Eroding democratic institutions
- The Sangai Express Editorial :: August 14, 2012 -
It was more than an attack on an individual.
It was an assault on a crucial institution in a democracy.
It was also a manifestation of the failure of the State.
The August 11 bomb attack at the residence of the president of the All Manipur Working Journalists' Union by a group which come under the name of a splinter group of a breakaway faction of an armed group was not the first time and neither will it be the last.
There are however certain things which set this attack apart from the earlier assaults.
The bomb in this case actually exploded.
It also came in the midst of the intensified security measures taken up ahead of the Independence Day celebration on August 15.
It also came despite the journalists fraternity highlighting the threats and intimidations as well as the 'targeted' names of some Editors furnished by the attackers to the Government and the police.
Bombs are not uncommon in Manipur, but it says something profound when these bombs start to rain on an institution on which the very premises of democracy and by extension the legitimacy of the elected Government rests.
This was the message that was rung out when the bomb landed and exploded at the courtyard of the president of AMWJU, but has this stuck to the consciousness of the Congress Government.
Does it really care ? Ideally this should not be the time to deal with such questions, but so dicey is the situation, that raise these questions, we must, if not for the security of journalists but to protect an edifice of democracy.
So muddied has the situation become that today it borders on the impossible to tell the chaff from the grain and to a large extent the Government and its agencies should be held responsible for creating such a situation in the first place.

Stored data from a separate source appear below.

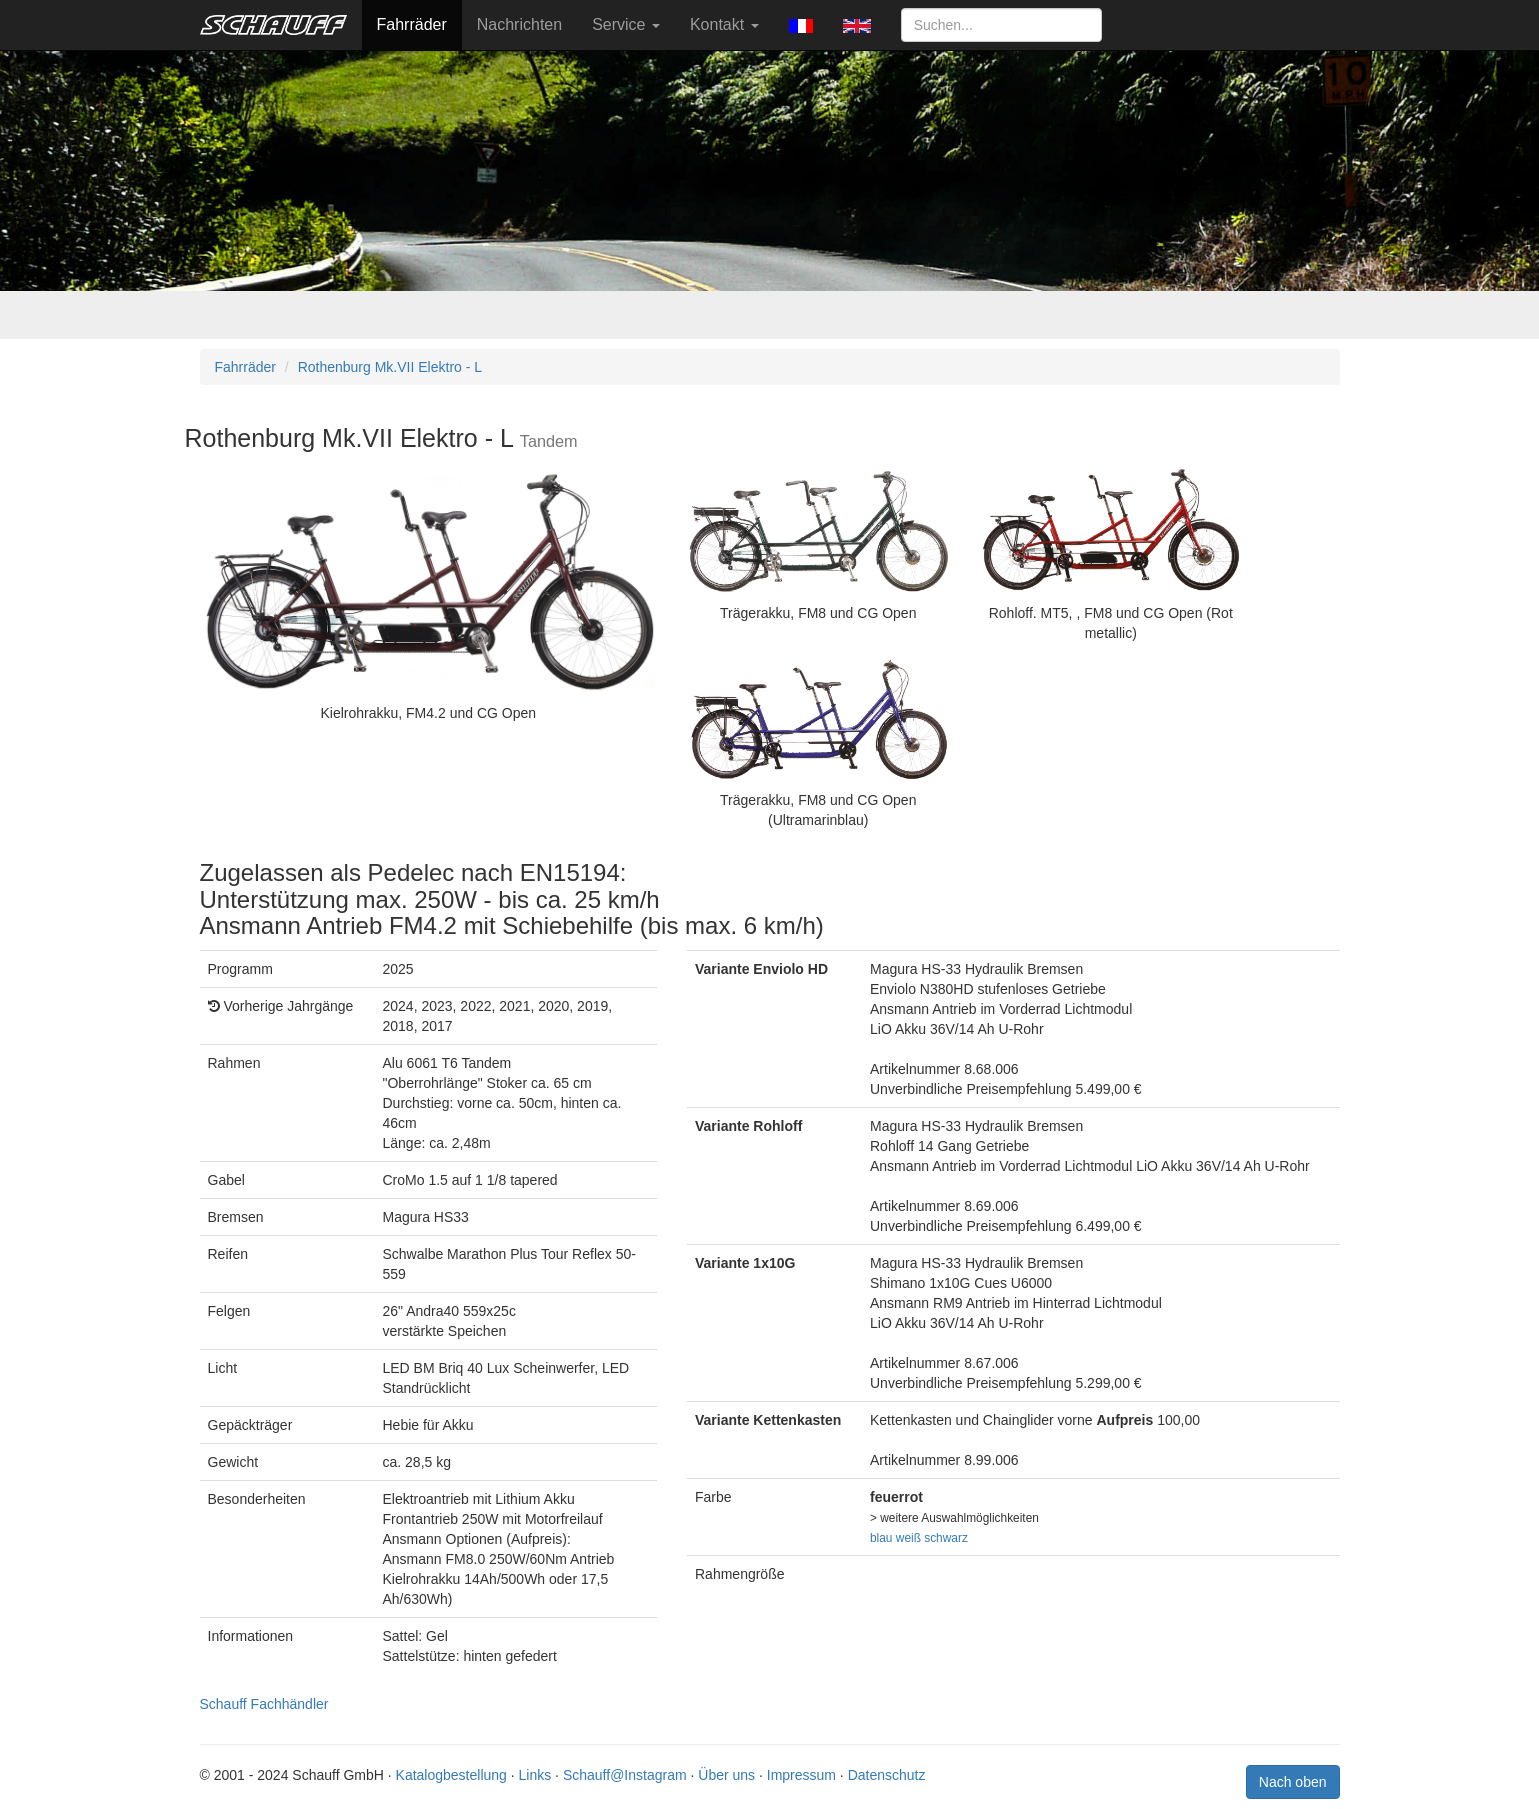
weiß (908, 1538)
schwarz (946, 1538)
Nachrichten (519, 24)
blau (881, 1538)
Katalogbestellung (451, 1775)
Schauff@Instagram (625, 1775)
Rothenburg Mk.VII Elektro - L (390, 367)
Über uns (726, 1775)
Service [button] (626, 24)
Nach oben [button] (1293, 1782)
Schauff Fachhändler (264, 1704)
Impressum (801, 1775)
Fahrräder (412, 24)
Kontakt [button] (724, 24)
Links (535, 1775)
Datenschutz (887, 1775)
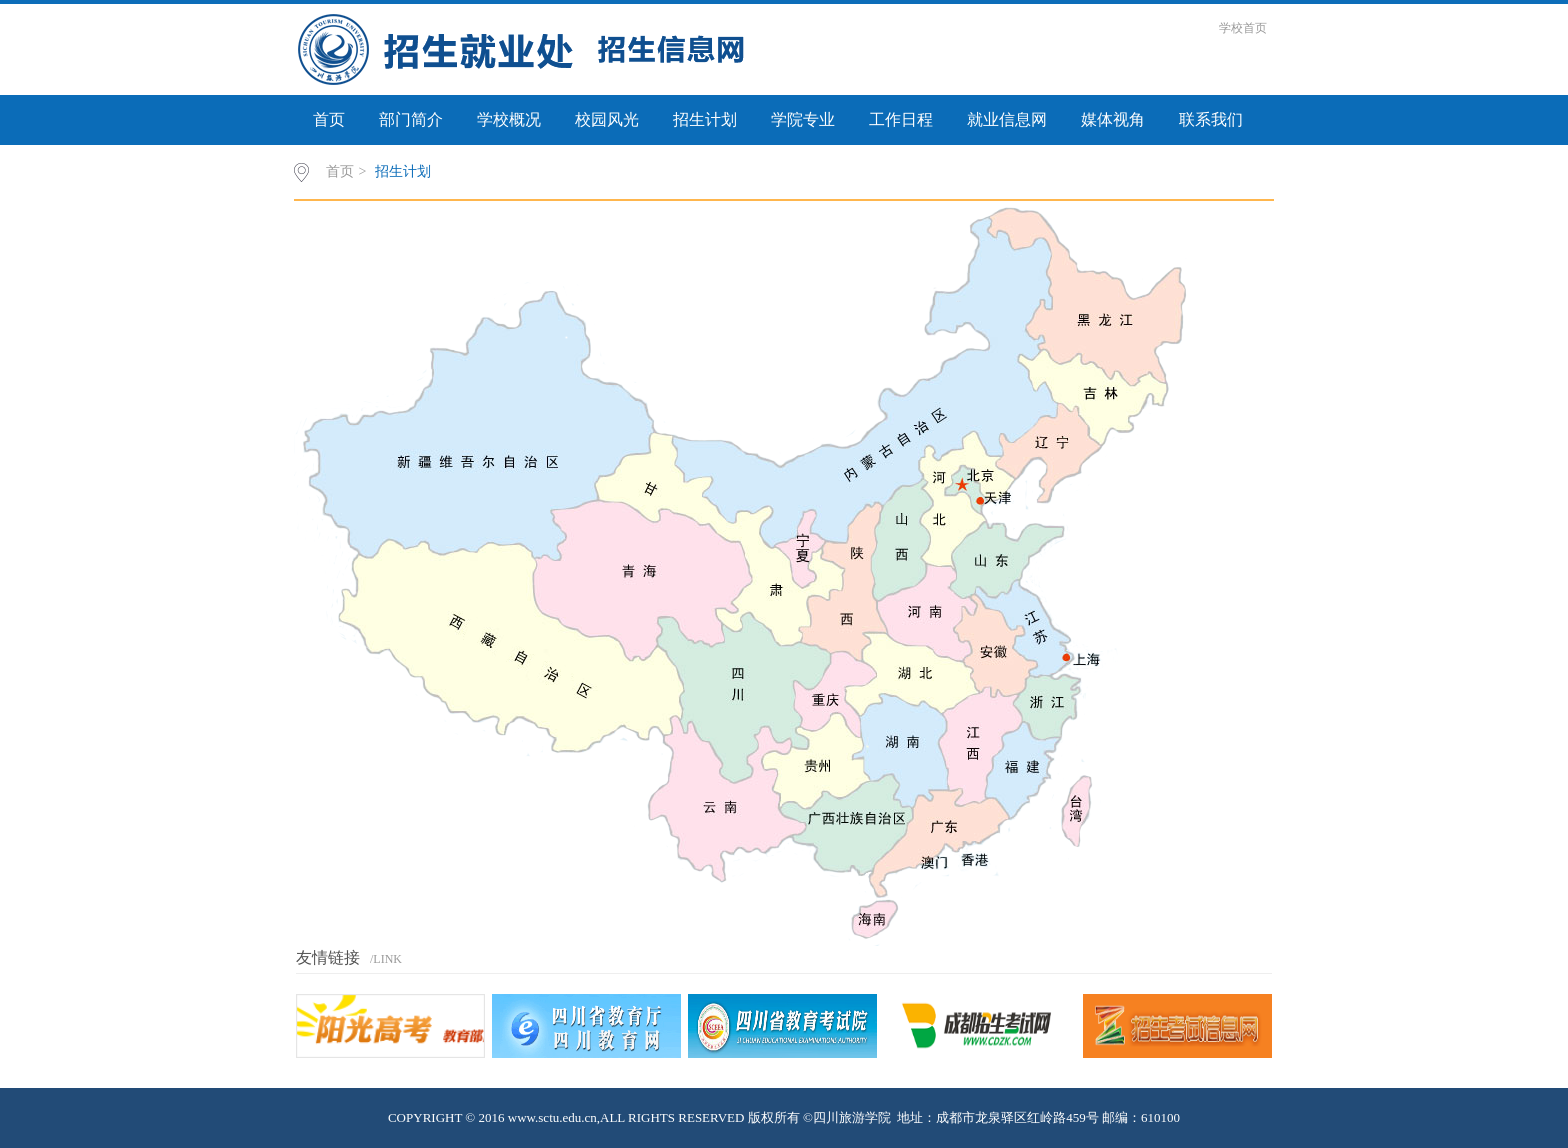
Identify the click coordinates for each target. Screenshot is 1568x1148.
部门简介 (411, 119)
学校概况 (509, 119)
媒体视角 (1113, 119)
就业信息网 (1007, 119)
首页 (329, 119)
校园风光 (607, 119)
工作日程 (901, 119)
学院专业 (803, 119)
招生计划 (705, 119)
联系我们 (1211, 119)
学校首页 (1243, 28)
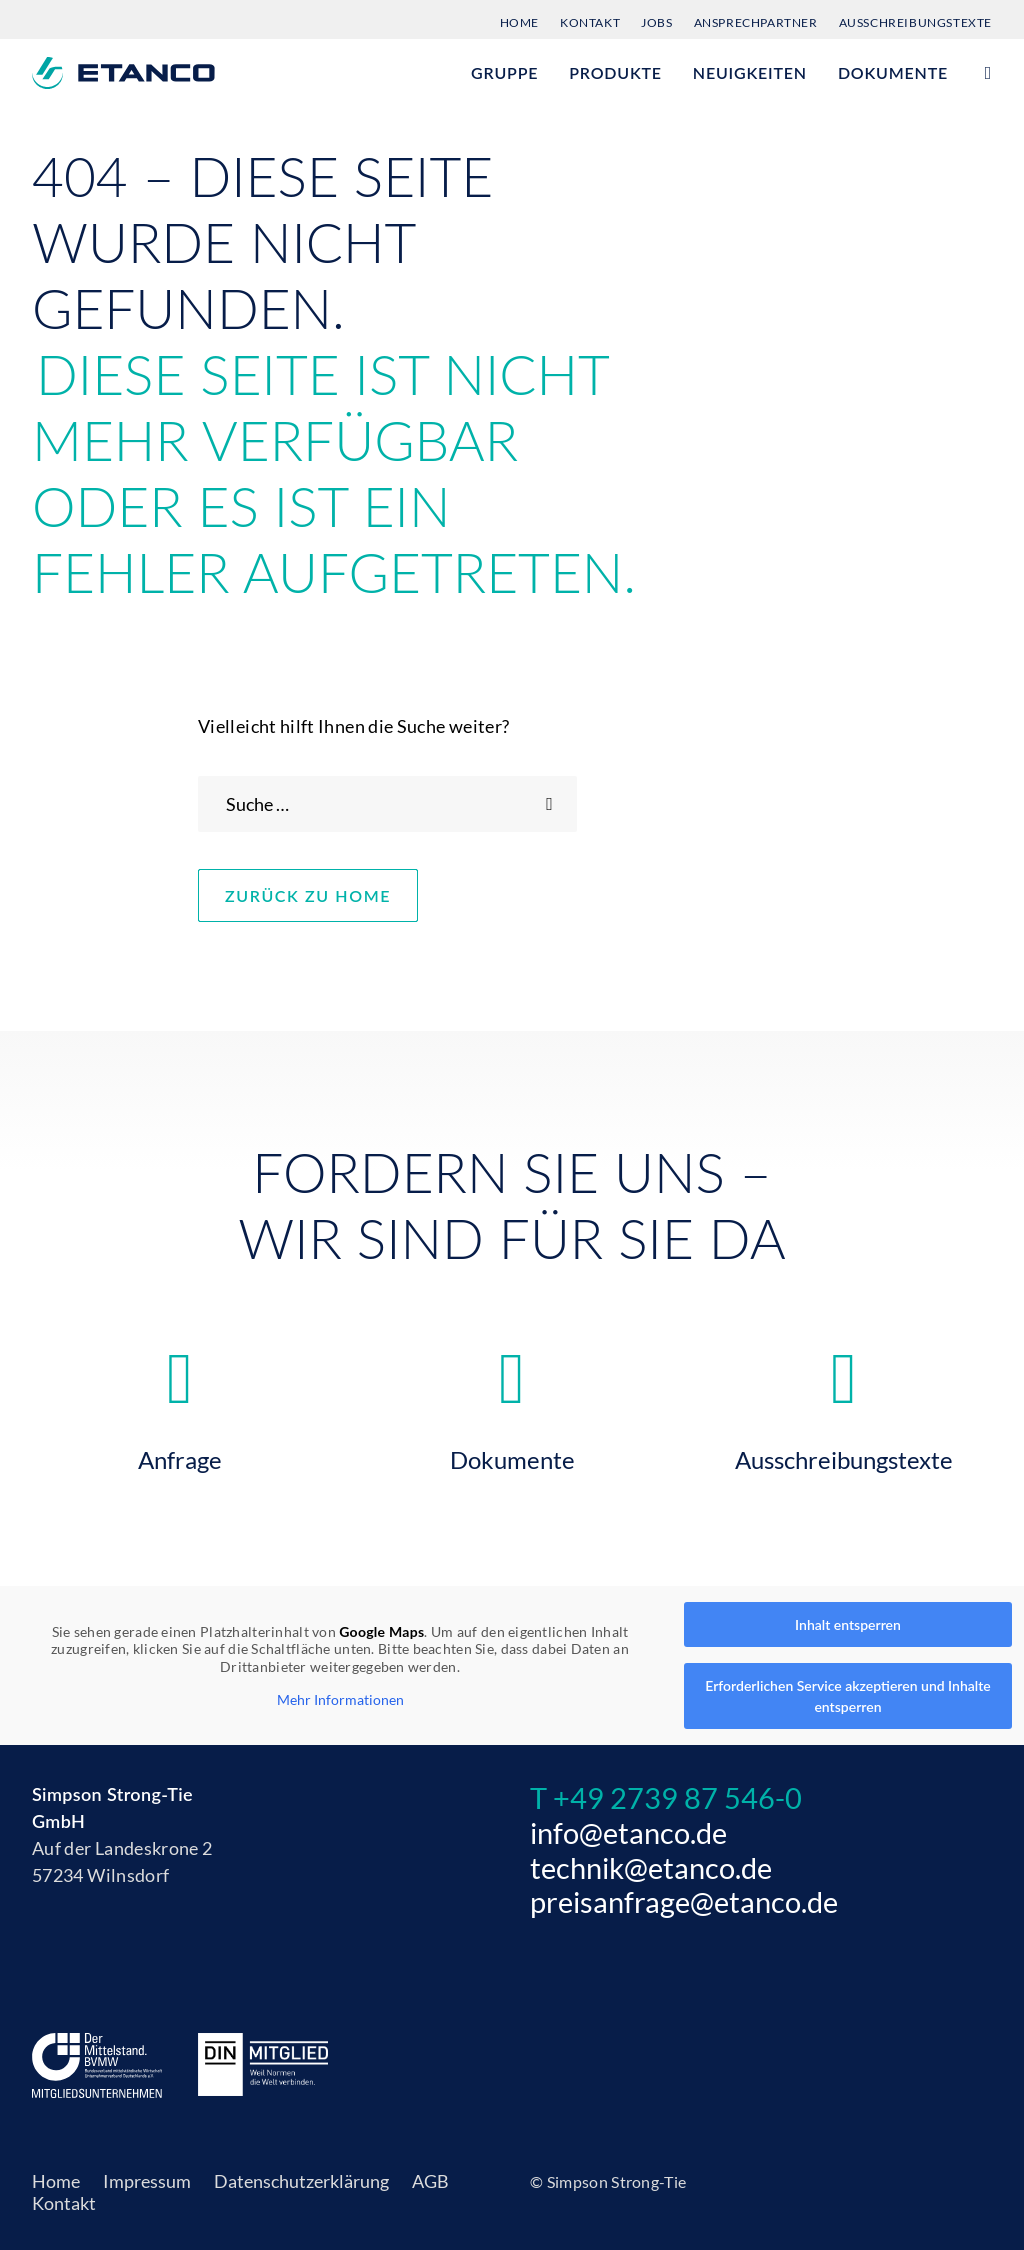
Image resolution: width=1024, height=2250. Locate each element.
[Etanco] (123, 73)
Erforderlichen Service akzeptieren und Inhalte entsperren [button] (847, 1696)
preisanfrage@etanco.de (684, 1901)
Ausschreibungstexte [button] (843, 1454)
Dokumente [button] (512, 1454)
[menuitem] (524, 19)
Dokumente (893, 72)
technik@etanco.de (651, 1867)
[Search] (387, 804)
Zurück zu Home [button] (331, 895)
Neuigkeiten (750, 72)
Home (519, 22)
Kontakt (590, 22)
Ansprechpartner (756, 22)
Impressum (147, 2181)
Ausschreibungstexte (915, 22)
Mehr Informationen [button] (340, 1699)
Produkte (615, 72)
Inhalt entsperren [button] (848, 1624)
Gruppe (504, 72)
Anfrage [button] (180, 1454)
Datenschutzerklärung (301, 2181)
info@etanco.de (628, 1832)
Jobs (656, 22)
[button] (983, 73)
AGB (430, 2181)
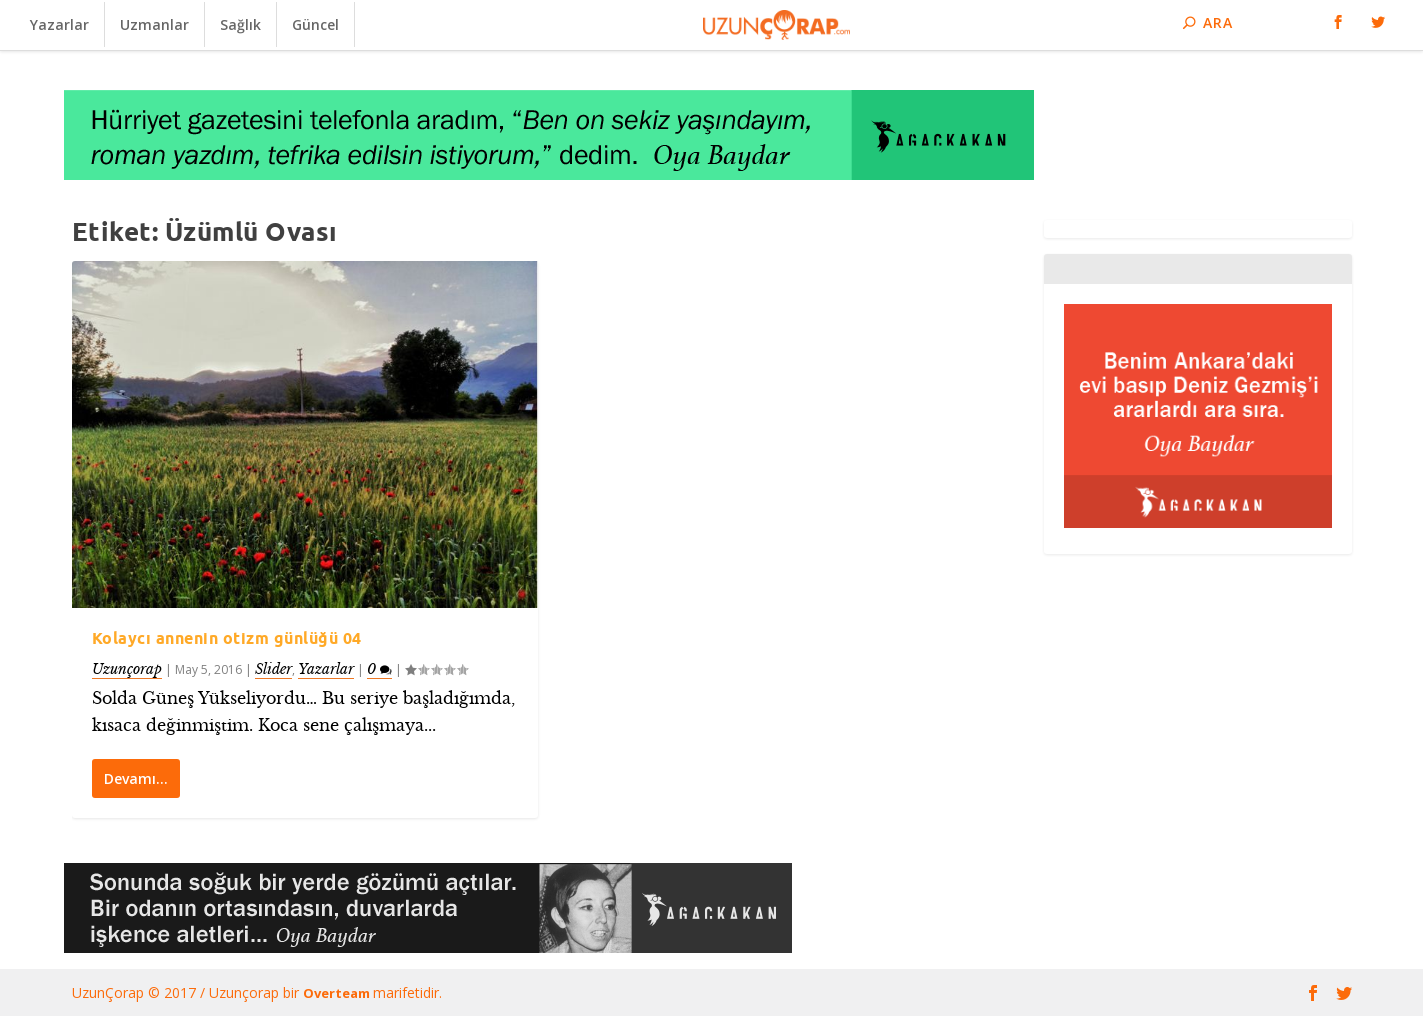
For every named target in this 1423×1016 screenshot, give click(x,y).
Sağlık (240, 24)
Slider (273, 668)
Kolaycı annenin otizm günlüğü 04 (227, 638)
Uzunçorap (127, 668)
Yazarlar (59, 24)
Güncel (315, 24)
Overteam (338, 993)
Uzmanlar (154, 24)
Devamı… (136, 778)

When prisons, in this case Sajiwa jail, become a sort of haven for criminals to draw up their agenda and actually have them carried out outside the four walls of the jail, when groups with dubious antecedents are accorded a certain status by engaging them in political dialogue, when the unofficial talk is about the Government agencies using such groups for their clandestine operations, then the first casualties are undoubtedly going to be the very foundations on which the Government rests.
This is what has been happening in Manipur for far too long.
Not without a reason are fingers pointed at the contractor-politician-gun slingers-security forces nexus.
When journalists are not in a position to dispense with their duty in a secure environment, when each telephone call turns into threats with dire consequences, when security personnel are deployed at media houses, the tall talk of the Government that law and order has improved sounds pathetic.
It is a classic example of Imphal and Delhi refusing to broaden their vision and break free from the shackle of viewing everything through the prism of insurgency.